Listen to this podcast episode with the player above, or keep reading for the highlights and takeaway points.
[03:57] Question 14
What are the formal charges on the atoms in the molecule below? (Note: the molecule has not been labeled with overall formal charge and may have an overall formal charge that is 0 or a value other than 0).
I – oxygen with two little dots on the left
II – a triple bond to a nitrogen
III – connected to the nitrogen is another oxygen with six dots around it.
Dots on the left has a lone pair and triple bonded to a nitrogen, which is then single bonded to another oxygen with three lone pairs.
(A) I: +1; II: +1; III: -1
(B) I: -1; II: +1; III: +1
(C) I: +1; II: 0; III: -1
(D) I: +1; II: -1; III: -1
It’s about asking what are the formal charges on each of these atoms? And it tells us that we don’t know what the overall charge is. It doesn’t tell us what it is. So it could be zero. So it’s kind of a nice little hint to say, it doesn’t have to add up to zero. It could be something other than zero.
That’s actually good to note because NO2 is generally nitrite. But this is not the nitrite most people are familiar with. So if you know the charge, you’ve got to throw that out. And then the question here is telling you that you can’t predict the charge. It’s going to be something weird. So go from there.
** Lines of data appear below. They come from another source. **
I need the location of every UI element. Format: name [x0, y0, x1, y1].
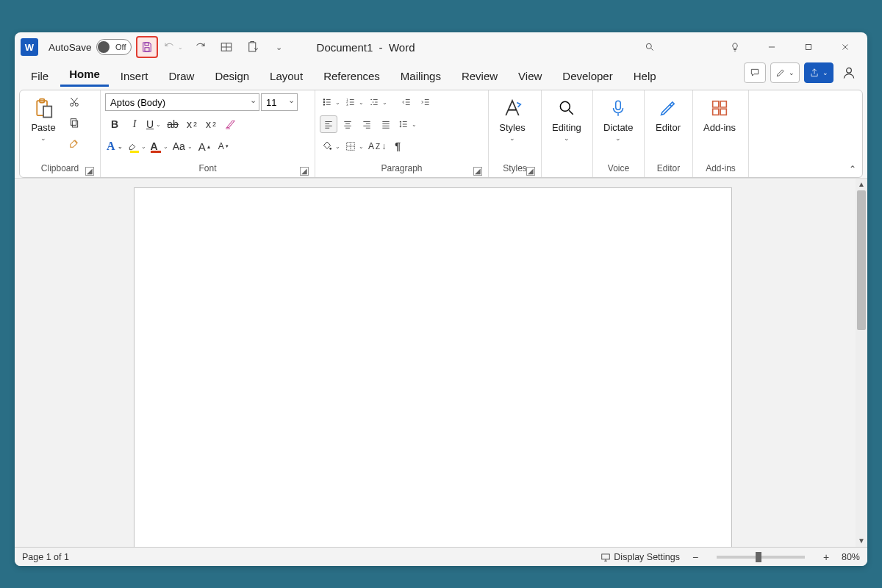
tab-design[interactable]: Design [206, 67, 258, 87]
tab-view[interactable]: View [509, 67, 551, 87]
autosave-toggle[interactable]: Off [96, 39, 132, 55]
cut-button[interactable] [65, 93, 83, 111]
tab-file[interactable]: File [22, 67, 57, 87]
svg-point-22 [560, 101, 570, 111]
svg-rect-26 [713, 109, 719, 115]
highlight-button[interactable]: ⌄ [126, 137, 148, 155]
sort-button[interactable]: AZ↓ [367, 137, 387, 155]
tab-references[interactable]: References [315, 67, 389, 87]
styles-button[interactable]: Styles⌄ [493, 93, 531, 162]
underline-button[interactable]: U⌄ [145, 115, 162, 133]
align-right-button[interactable] [358, 115, 376, 133]
tab-mailings[interactable]: Mailings [392, 67, 450, 87]
zoom-slider[interactable] [717, 556, 805, 559]
change-case-button[interactable]: Aa⌄ [171, 137, 194, 155]
qat-clipboard-sync-icon[interactable] [242, 36, 264, 58]
svg-rect-5 [806, 45, 811, 50]
svg-rect-28 [602, 553, 610, 559]
line-spacing-button[interactable]: ⌄ [396, 115, 418, 133]
word-window: W AutoSave Off ⌄ ⌄ Document1 - Word File… [15, 32, 867, 566]
title-bar: W AutoSave Off ⌄ ⌄ Document1 - Word [15, 32, 867, 62]
group-addins: Add-ins Add-ins [693, 90, 749, 177]
help-lightbulb-icon[interactable] [719, 34, 751, 60]
italic-button[interactable]: I [126, 115, 143, 133]
minimize-button[interactable] [756, 34, 788, 60]
tab-help[interactable]: Help [625, 67, 665, 87]
toggle-knob [98, 41, 110, 53]
document-page[interactable] [134, 187, 732, 547]
increase-indent-button[interactable] [417, 93, 434, 111]
zoom-out-button[interactable]: − [689, 551, 702, 563]
word-app-icon: W [21, 38, 38, 56]
shrink-font-button[interactable]: A▾ [215, 137, 232, 155]
addins-button[interactable]: Add-ins [698, 93, 742, 162]
dictate-button[interactable]: Dictate⌄ [598, 93, 639, 162]
font-color-button[interactable]: A⌄ [149, 137, 170, 155]
clipboard-launcher[interactable]: ◢ [85, 167, 94, 176]
shading-button[interactable]: ⌄ [320, 137, 342, 155]
superscript-button[interactable]: x2 [202, 115, 220, 133]
justify-button[interactable] [377, 115, 395, 133]
borders-button[interactable]: ⌄ [343, 137, 365, 155]
align-center-button[interactable] [339, 115, 356, 133]
paste-button[interactable]: Paste ⌄ [24, 93, 62, 162]
svg-rect-24 [713, 101, 719, 107]
comments-button[interactable] [744, 62, 766, 83]
text-effects-button[interactable]: A⌄ [105, 137, 124, 155]
share-button[interactable]: ⌄ [804, 62, 833, 83]
decrease-indent-button[interactable] [398, 93, 415, 111]
grow-font-button[interactable]: A▴ [196, 137, 213, 155]
search-button[interactable] [634, 34, 666, 60]
autosave-label: AutoSave [49, 42, 92, 53]
collapse-ribbon-button[interactable]: ⌃ [849, 164, 856, 174]
zoom-in-button[interactable]: + [820, 551, 833, 563]
numbering-button[interactable]: 123⌄ [343, 93, 365, 111]
svg-text:3: 3 [346, 103, 348, 107]
account-icon[interactable] [838, 62, 860, 84]
clipboard-group-label: Clipboard [41, 163, 79, 173]
bold-button[interactable]: B [105, 115, 124, 133]
scroll-down-icon[interactable]: ▼ [856, 535, 867, 547]
maximize-button[interactable] [792, 34, 825, 60]
vertical-scrollbar[interactable]: ▲ ▼ [856, 179, 867, 547]
copy-button[interactable] [65, 114, 83, 132]
redo-button[interactable] [189, 36, 211, 58]
multilevel-list-button[interactable]: ⌄ [367, 93, 389, 111]
show-marks-button[interactable]: ¶ [389, 137, 406, 155]
font-name-select[interactable] [105, 93, 259, 111]
editing-button[interactable]: Editing⌄ [546, 93, 587, 162]
align-left-button[interactable] [320, 115, 337, 133]
svg-rect-0 [145, 43, 148, 46]
scroll-up-icon[interactable]: ▲ [856, 179, 867, 190]
zoom-level[interactable]: 80% [842, 552, 860, 562]
scroll-thumb[interactable] [857, 190, 866, 330]
strikethrough-button[interactable]: ab [164, 115, 182, 133]
voice-group-label: Voice [608, 163, 629, 173]
tab-insert[interactable]: Insert [112, 67, 157, 87]
tab-home[interactable]: Home [60, 65, 109, 87]
styles-launcher[interactable]: ◢ [526, 167, 535, 176]
display-settings-button[interactable]: Display Settings [600, 552, 680, 562]
customize-qat-button[interactable]: ⌄ [268, 36, 290, 58]
close-button[interactable] [829, 34, 861, 60]
tab-draw[interactable]: Draw [159, 67, 203, 87]
paragraph-launcher[interactable]: ◢ [473, 167, 482, 176]
tab-developer[interactable]: Developer [553, 67, 621, 87]
font-size-select[interactable] [261, 93, 298, 111]
group-editing: Editing⌄ [542, 90, 593, 177]
addins-group-label: Add-ins [706, 163, 736, 173]
qat-grid-icon[interactable] [215, 36, 237, 58]
clear-formatting-button[interactable] [221, 115, 239, 133]
font-launcher[interactable]: ◢ [300, 167, 309, 176]
save-button[interactable] [136, 36, 158, 58]
tab-review[interactable]: Review [453, 67, 506, 87]
tab-layout[interactable]: Layout [261, 67, 312, 87]
bullets-button[interactable]: ⌄ [320, 93, 342, 111]
format-painter-button[interactable] [65, 135, 83, 152]
editing-mode-button[interactable]: ⌄ [770, 62, 800, 83]
editor-button[interactable]: Editor [649, 93, 687, 162]
subscript-button[interactable]: x2 [183, 115, 201, 133]
undo-button[interactable]: ⌄ [162, 36, 184, 58]
page-indicator[interactable]: Page 1 of 1 [22, 552, 69, 562]
paragraph-group-label: Paragraph [381, 163, 422, 173]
You have to figure out how to calculate a formal charge.
The equation for the formal charge is the number of electrons normally found on the thing on the element, or the atom, minus the number of sticks and dots.
The idea here is the dots are lone pairs of electrons. A bond is two electrons, but they’re being shared sort of unevenly or evenly in this case.
And so we have the oxygen has two lone pairs, and it’s got three electrons, that from those double bonds. Each of those bonds is two electrons, but one of them goes with the nitrogen. One of them goes to the oxygen.
Looking at the periodic table, anything on the far right is going to have an octet. So with the exception of Helium, Neon, Argon, Krypton, Xenon, all of those are going to be like 8 valence electrons. Then you go to the left, they’re missing one. So fluorine is going to have 7. They want electrons and oxygen is going to have 6.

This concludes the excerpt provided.